- **Activity**
Comb through the entries for "Infos" and pull out each line that holds it.

- **Data records**
=======

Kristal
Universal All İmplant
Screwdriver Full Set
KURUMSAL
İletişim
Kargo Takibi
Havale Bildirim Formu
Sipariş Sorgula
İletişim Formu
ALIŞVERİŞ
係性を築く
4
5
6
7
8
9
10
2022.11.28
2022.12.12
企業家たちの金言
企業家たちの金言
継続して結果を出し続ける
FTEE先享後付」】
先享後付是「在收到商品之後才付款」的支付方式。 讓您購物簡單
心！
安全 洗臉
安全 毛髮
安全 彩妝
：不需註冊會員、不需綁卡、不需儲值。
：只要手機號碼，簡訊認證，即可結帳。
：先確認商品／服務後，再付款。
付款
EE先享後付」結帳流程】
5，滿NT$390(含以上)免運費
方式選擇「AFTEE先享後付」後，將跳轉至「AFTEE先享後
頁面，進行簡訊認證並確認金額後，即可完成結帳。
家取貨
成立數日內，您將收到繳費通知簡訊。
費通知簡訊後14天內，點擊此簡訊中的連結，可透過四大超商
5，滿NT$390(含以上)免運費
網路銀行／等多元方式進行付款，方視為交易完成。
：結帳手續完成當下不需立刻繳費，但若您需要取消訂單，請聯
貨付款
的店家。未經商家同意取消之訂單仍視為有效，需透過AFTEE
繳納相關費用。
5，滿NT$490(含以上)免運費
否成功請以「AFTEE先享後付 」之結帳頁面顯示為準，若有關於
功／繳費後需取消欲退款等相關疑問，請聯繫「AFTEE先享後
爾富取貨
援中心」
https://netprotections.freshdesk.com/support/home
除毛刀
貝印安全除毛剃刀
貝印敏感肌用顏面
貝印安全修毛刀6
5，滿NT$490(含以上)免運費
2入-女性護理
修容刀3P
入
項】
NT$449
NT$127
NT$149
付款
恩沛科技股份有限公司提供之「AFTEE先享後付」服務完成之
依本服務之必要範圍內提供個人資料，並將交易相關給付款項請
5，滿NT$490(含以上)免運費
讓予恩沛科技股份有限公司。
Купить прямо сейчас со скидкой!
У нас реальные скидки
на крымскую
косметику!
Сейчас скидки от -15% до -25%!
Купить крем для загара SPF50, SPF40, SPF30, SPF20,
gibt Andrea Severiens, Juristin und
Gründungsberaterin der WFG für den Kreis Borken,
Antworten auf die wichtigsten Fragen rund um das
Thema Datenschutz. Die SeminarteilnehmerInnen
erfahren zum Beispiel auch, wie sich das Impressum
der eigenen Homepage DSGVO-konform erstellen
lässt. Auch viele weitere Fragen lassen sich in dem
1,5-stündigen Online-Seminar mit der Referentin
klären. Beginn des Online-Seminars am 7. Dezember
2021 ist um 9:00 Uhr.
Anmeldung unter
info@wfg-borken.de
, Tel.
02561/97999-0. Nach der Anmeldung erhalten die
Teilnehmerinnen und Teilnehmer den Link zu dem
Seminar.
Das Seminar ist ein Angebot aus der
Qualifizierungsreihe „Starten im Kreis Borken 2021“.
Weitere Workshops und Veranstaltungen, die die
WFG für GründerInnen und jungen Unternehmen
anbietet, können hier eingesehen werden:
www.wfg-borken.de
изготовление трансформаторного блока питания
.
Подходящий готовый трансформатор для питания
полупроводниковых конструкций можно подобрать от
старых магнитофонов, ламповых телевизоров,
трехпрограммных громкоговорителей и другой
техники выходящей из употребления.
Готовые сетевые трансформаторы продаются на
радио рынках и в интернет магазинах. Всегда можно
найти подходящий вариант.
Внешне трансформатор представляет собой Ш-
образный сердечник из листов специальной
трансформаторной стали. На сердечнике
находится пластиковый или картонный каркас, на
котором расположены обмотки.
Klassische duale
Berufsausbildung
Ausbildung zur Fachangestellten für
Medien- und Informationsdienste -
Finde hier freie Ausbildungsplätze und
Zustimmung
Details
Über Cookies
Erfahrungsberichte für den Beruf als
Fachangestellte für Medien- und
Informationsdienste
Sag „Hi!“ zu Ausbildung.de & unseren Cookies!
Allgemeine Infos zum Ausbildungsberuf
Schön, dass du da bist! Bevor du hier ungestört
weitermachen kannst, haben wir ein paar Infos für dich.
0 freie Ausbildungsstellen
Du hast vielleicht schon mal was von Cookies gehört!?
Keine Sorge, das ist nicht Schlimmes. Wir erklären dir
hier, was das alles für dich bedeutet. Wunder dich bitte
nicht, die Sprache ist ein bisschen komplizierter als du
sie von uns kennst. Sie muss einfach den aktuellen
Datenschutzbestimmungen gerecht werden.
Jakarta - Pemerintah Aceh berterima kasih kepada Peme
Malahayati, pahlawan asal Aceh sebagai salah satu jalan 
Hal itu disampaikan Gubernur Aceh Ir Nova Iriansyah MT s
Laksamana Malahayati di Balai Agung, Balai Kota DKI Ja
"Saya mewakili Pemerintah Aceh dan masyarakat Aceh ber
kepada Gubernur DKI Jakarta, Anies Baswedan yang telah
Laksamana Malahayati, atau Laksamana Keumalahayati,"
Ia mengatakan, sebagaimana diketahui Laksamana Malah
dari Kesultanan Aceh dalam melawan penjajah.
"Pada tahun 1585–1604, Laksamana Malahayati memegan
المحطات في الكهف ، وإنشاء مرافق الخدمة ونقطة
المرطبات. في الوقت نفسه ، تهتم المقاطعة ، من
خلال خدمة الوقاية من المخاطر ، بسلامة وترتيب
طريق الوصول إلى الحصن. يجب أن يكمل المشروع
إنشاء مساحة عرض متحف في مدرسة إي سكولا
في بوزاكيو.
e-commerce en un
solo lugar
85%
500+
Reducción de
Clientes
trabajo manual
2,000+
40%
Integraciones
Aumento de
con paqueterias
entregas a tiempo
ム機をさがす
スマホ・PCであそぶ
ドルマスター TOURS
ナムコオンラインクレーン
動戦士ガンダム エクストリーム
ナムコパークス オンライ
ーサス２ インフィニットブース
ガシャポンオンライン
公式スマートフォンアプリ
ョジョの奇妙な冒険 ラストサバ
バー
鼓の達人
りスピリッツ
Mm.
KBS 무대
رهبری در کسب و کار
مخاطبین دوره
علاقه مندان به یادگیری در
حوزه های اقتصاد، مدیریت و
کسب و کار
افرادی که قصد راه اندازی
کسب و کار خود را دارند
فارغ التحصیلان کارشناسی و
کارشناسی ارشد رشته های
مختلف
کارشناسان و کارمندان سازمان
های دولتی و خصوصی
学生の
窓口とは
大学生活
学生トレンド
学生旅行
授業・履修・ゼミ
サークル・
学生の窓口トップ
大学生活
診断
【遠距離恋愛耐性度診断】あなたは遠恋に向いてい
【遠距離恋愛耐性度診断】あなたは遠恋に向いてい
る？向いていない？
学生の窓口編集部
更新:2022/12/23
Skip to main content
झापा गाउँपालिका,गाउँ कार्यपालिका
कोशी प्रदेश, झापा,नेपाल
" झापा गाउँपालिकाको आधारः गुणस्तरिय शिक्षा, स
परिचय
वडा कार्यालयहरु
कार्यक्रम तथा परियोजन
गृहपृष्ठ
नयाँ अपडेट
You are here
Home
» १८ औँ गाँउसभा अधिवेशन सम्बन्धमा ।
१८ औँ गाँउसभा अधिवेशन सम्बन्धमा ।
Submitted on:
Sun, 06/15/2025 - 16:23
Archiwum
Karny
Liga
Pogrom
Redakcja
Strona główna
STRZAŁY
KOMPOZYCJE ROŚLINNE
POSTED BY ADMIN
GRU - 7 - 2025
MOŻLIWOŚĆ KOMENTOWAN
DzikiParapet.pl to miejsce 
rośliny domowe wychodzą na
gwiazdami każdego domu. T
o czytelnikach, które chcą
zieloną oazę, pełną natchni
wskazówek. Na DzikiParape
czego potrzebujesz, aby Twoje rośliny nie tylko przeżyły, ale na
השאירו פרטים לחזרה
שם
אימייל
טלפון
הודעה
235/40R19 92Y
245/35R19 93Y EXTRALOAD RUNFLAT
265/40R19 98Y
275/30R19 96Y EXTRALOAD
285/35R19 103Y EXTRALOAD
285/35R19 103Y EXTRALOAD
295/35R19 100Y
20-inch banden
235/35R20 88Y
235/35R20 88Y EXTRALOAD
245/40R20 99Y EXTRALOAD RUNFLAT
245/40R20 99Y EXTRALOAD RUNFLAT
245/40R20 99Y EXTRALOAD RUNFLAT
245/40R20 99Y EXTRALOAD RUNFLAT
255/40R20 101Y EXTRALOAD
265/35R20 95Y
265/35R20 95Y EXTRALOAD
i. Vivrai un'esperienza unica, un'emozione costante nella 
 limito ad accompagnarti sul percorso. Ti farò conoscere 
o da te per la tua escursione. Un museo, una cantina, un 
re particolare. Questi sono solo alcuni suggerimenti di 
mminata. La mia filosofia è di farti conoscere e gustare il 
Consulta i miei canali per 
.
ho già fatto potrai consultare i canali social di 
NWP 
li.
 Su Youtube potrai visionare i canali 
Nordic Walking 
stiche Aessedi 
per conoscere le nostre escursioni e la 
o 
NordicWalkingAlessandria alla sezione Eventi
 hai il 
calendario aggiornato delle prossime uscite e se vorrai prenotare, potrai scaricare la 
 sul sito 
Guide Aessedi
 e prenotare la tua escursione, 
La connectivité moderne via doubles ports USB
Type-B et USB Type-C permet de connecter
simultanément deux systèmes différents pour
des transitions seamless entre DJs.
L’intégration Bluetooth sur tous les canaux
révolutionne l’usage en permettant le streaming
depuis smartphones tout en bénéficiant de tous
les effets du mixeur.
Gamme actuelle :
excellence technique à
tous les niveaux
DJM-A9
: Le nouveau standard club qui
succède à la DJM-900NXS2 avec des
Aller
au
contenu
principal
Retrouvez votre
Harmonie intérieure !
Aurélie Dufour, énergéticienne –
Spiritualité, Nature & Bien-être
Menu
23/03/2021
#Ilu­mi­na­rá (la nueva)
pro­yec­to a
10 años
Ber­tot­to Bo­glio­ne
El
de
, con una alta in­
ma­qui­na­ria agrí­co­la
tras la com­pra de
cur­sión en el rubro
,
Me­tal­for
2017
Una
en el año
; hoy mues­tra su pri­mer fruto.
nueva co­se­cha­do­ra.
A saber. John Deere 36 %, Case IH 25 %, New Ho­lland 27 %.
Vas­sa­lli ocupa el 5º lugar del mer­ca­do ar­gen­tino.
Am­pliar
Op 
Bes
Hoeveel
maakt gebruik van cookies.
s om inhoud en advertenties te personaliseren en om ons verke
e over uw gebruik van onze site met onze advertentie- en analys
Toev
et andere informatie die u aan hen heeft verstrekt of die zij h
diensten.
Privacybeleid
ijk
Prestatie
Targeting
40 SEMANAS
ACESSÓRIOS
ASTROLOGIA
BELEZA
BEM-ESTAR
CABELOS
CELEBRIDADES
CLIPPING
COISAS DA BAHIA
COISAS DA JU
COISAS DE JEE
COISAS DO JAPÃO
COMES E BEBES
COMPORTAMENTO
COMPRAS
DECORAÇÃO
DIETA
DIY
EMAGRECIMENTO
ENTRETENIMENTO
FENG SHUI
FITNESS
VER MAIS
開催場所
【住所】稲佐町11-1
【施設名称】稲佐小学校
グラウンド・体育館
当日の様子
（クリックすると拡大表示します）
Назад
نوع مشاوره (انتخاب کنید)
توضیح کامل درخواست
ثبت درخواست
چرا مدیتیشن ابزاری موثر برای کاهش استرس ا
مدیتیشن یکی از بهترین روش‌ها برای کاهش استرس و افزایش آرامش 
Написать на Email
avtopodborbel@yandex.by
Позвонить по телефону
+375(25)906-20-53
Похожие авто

=======

- **Answer section**
Allgemeine Infos zum Ausbildungsberuf
weitermachen kannst, haben wir ein paar Infos für dich.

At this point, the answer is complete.